• _YOUR TASK_:
Look through the listing below for the string "diversos". Show each line where it occurs.

• _INPUT DATA_:
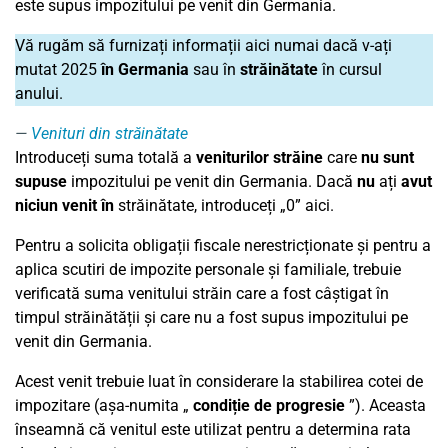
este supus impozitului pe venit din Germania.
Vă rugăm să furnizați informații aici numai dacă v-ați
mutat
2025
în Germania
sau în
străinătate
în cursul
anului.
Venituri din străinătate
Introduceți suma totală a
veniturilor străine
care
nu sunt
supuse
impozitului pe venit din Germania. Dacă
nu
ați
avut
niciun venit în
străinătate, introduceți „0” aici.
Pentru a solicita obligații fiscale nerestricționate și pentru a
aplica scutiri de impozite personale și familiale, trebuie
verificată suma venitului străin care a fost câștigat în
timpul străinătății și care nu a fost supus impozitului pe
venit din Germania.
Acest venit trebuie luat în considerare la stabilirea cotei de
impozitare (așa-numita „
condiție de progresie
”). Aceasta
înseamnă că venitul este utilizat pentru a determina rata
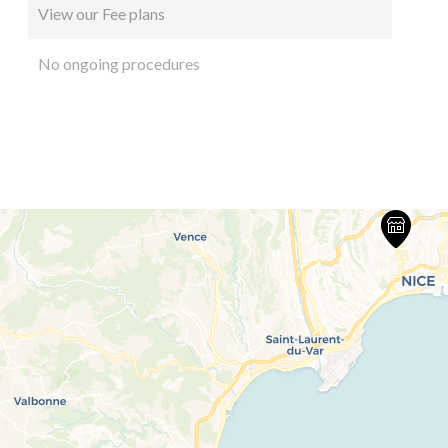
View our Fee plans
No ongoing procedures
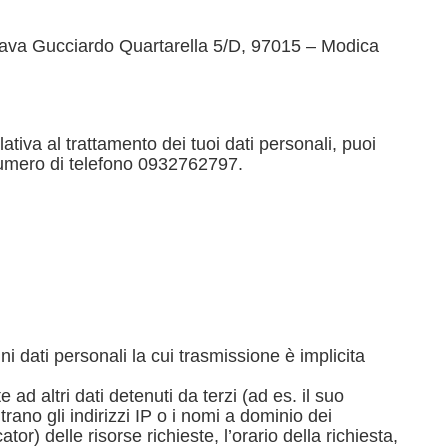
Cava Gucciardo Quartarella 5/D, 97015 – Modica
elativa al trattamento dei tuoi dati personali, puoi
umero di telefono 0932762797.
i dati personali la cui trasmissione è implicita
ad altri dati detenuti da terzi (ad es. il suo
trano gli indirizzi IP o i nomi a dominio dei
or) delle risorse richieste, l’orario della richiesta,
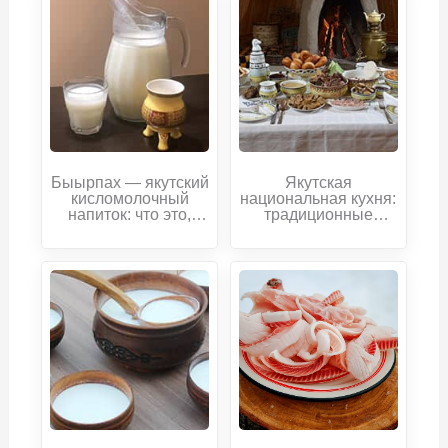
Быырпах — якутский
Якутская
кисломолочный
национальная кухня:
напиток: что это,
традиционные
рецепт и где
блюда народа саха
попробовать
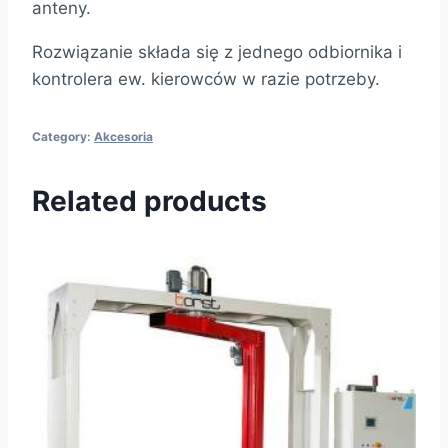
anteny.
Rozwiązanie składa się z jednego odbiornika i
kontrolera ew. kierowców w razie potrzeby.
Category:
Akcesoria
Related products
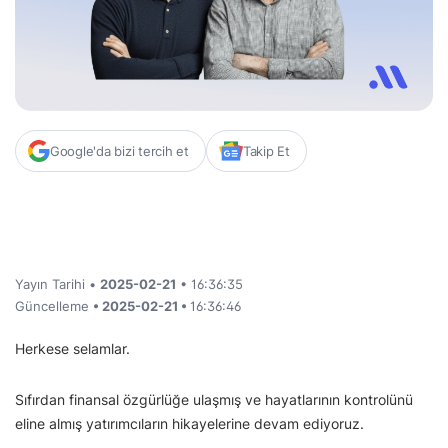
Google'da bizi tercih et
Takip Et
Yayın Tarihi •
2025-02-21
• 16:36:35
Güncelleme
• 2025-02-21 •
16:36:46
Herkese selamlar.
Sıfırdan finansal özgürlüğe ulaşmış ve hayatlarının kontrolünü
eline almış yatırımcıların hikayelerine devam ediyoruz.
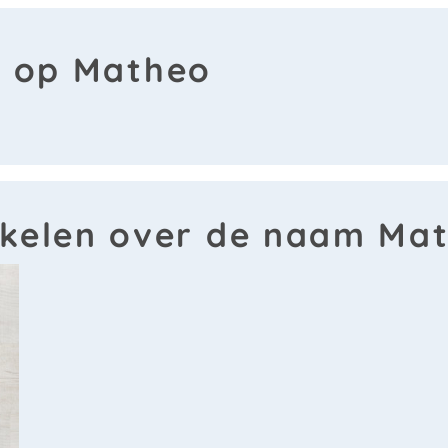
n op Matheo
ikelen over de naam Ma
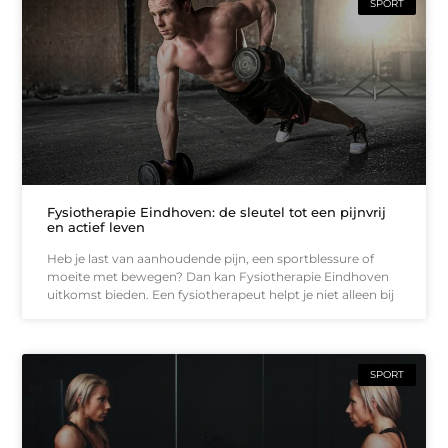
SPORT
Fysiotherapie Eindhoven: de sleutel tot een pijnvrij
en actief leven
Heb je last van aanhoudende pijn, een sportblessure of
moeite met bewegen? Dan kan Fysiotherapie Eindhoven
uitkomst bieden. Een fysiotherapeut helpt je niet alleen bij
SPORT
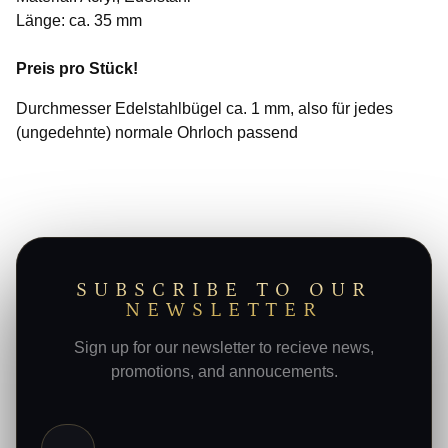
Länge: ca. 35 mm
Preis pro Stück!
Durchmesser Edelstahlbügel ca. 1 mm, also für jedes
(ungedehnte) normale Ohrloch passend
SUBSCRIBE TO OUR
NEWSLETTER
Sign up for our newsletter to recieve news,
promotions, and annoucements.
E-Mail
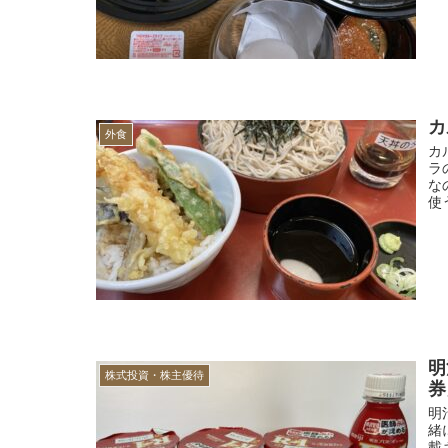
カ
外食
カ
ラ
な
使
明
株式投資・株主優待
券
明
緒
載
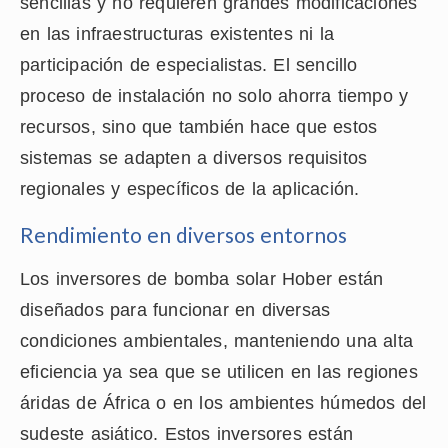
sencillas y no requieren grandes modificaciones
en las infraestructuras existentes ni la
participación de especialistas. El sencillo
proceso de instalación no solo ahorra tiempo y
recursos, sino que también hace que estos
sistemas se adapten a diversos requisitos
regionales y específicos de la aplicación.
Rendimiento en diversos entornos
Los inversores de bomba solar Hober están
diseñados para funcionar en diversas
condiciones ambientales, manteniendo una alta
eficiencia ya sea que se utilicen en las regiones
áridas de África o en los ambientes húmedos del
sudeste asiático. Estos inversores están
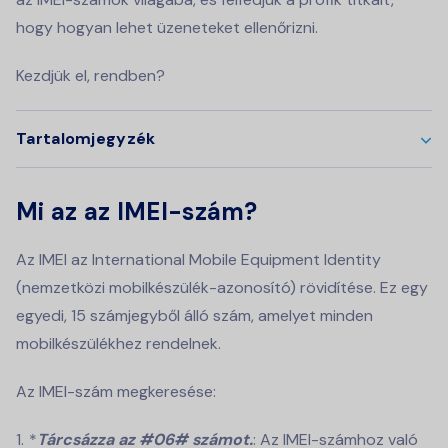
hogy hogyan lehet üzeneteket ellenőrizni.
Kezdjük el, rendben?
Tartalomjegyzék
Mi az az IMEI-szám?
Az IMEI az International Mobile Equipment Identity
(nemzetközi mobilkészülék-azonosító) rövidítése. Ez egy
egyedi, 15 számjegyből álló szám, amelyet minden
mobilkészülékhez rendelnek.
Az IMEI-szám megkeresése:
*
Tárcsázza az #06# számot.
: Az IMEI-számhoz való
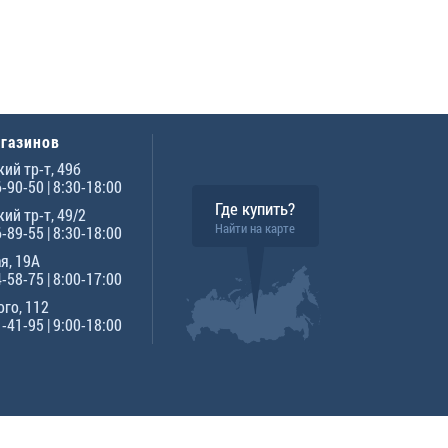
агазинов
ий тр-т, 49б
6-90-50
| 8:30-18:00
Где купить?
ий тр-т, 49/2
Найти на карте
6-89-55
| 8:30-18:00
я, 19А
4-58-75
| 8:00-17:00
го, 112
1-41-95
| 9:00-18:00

• _EXERCISE RESPONSE_:
sistemas se adapten a diversos requisitos
Rendimiento en diversos entornos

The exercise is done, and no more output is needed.